In the early months of the war in Afghanistan, human rights groups criticized the U.S. for dropping cluster bombs on Afghan towns and villages.
Even more insidious was that sub-munitions were bright yellow, almost identical in colour to the food-aid packages being air-dropped to starving villagers.
The results were predictable, although the death toll among civilians will never be known.
In its November 2006 report, Fatal Footprint: The Global Impact of Cluster Munitions, Handicap International found that 98 per cent of the victims of cluster bombs were civilians carrying out their daily activities.
In the Lao Republic, three-quarters of all civilian casualties occurred while farming or tending animals in fields and rice paddies.
A very large proportion of all reported casualties are children.
In response to worldwide revulsion with these weapons, in February the Norwegian government invited the United Nations, along with a group of states and international humanitarian organizations, to meet in Oslo to discuss how to address the use of cluster munitions.

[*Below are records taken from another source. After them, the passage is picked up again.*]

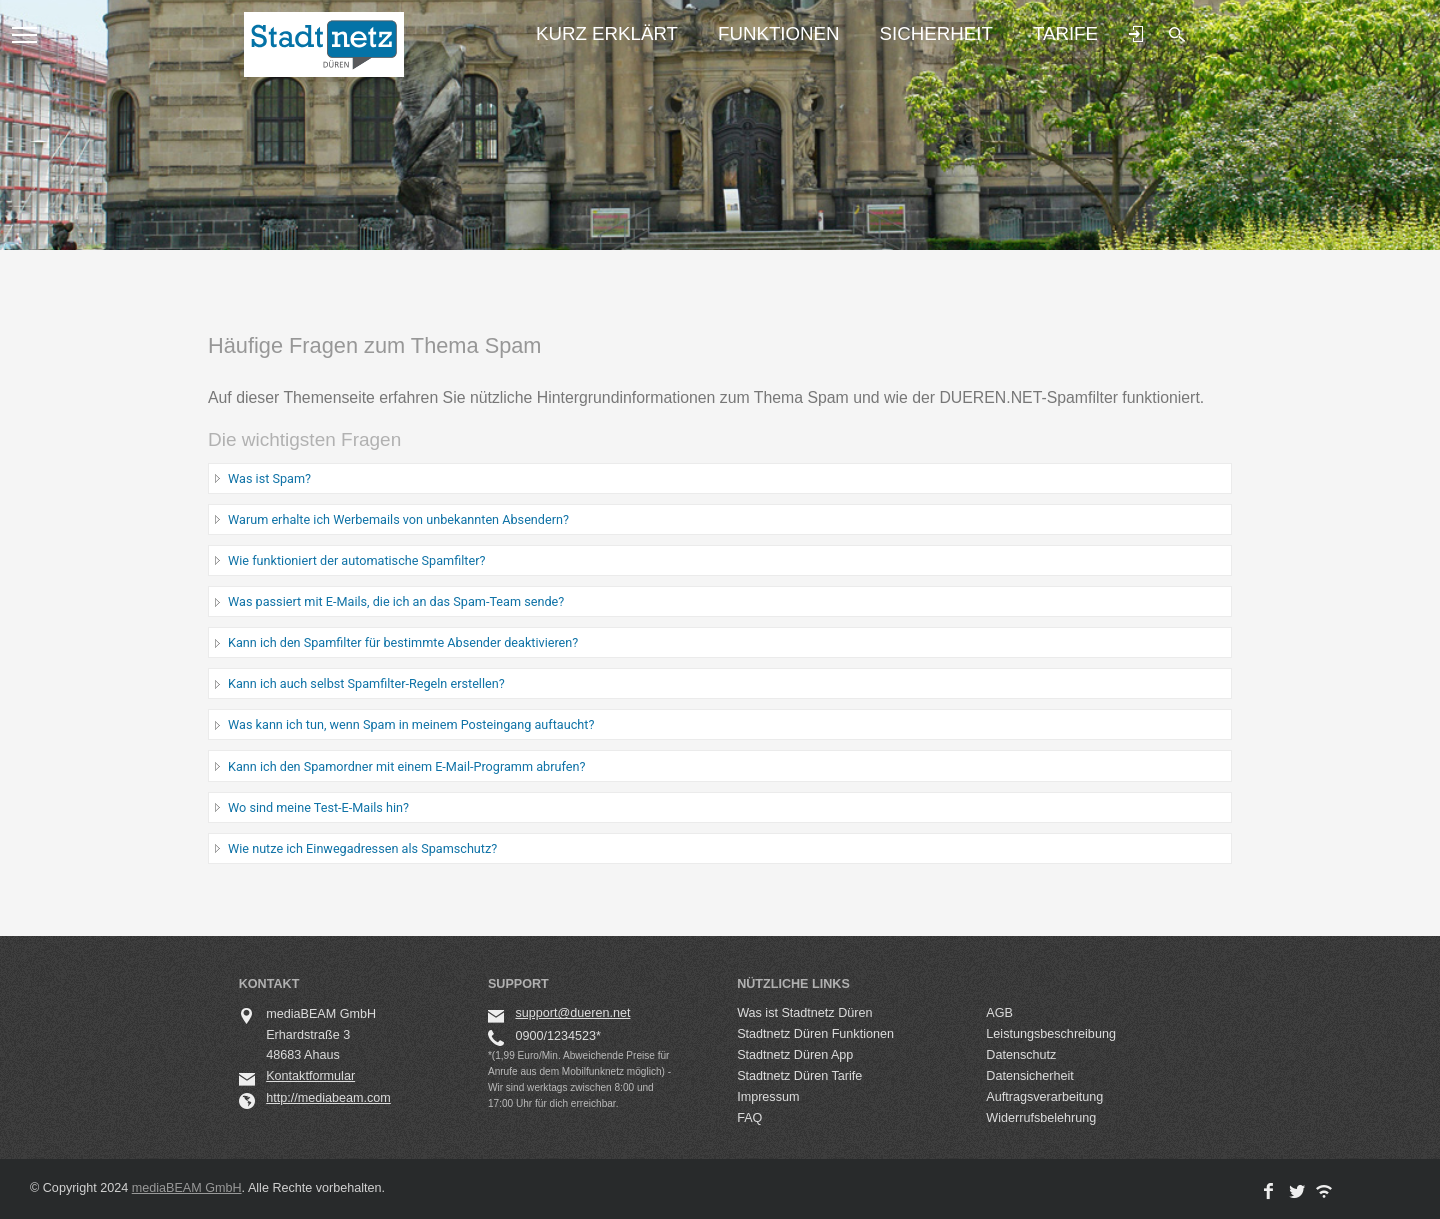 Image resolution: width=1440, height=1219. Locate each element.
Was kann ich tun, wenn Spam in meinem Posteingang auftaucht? (411, 724)
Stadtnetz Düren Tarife (799, 1076)
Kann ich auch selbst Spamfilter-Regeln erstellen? (366, 683)
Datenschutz (1021, 1055)
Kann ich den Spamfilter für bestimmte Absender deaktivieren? (403, 642)
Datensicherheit (1030, 1076)
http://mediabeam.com (328, 1098)
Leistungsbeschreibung (1051, 1034)
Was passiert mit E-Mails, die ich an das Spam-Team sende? (396, 601)
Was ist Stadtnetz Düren (804, 1013)
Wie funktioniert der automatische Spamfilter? (356, 560)
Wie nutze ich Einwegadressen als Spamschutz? (362, 848)
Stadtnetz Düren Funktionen (815, 1034)
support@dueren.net (572, 1013)
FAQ (749, 1118)
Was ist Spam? (269, 478)
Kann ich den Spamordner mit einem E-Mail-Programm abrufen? (406, 766)
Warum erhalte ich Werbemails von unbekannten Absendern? (398, 519)
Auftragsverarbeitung (1044, 1097)
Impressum (768, 1097)
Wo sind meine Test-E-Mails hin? (318, 807)
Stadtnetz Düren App (795, 1055)
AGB (999, 1013)
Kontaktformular (310, 1076)
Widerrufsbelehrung (1041, 1118)
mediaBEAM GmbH (187, 1188)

The conference agreed to create a legally binding instrument by 2008 that will prohibit the use, production, transfer and stockpiling of cluster munitions.
Canada was a signatory to the agreement; significantly, Israel, Russia and the United States were not. While the Oslo process is a major step forward, it is unlikely that an international consensus on a total ban of cluster munitions will be achieved.
Canadians might feel virtuous that we are signatories to the Oslo agreement and that we have not used cluster munitions, although we do maintain a stockpile. Few Canadians realize, however, that we are major investors through our banks and pension funds in companies that manufacture cluster munitions.
Research by the Brussels-based Netwerk Vlaanderen identified such Canadian banking stalwarts as Scotiabank, TD Bank and the Royal Bank of Canada as participants in international syndicates providing revolving credit to cluster bomb producers.
Similarly, the Canada Pension Plan Investment Board, which invests the pension contributions of Canadian workers, has more than $50 million invested in the U.S.-based cluster munitions manufacturers Raytheon, Lockheed Martin, and Textron.
The standard response from banks and pension fund trustees is that until cluster munitions are declared illegal, they see no impediment to making such investments.
This is a facile argument based on the notion that investors bear no responsibility for the human consequences of their activities. That our banking and pension leaders have no ethical framework guiding their lives and work is deeply disturbing.
It need not be this way. Under public pressure, many banks and pension funds have explicitly excluded cluster munitions producers from financing.
The Dutch ASN Bank, the British Cooperative Bank, and the Triodos Bank of the European Union all prohibit weapons investments.
The Citizens' Bank of Canada excludes weapon manufacturers from its portfolio as do the pension funds of Canadian churches.
The Norwegian Government Pension Fund excludes companies involved in the manufacture of cluster munitions as well as those producing nuclear, chemical, biological and incendiary weapon systems. Financial institutions such as these are willing to place their ethical and moral obligations at the centre of their investment decision-making.
Hannah Arendt, that incisive observer of the banality of evil, once said that if we do not dissent, then we consent.
As Canadians we should dissent, loudly and collectively, and insist that our bankers and pension trustees end our complicity in an industry that continues to take a grisly toll on human lives.
Peter Gillespie works with the international social justice organization Inter Pares in Ottawa.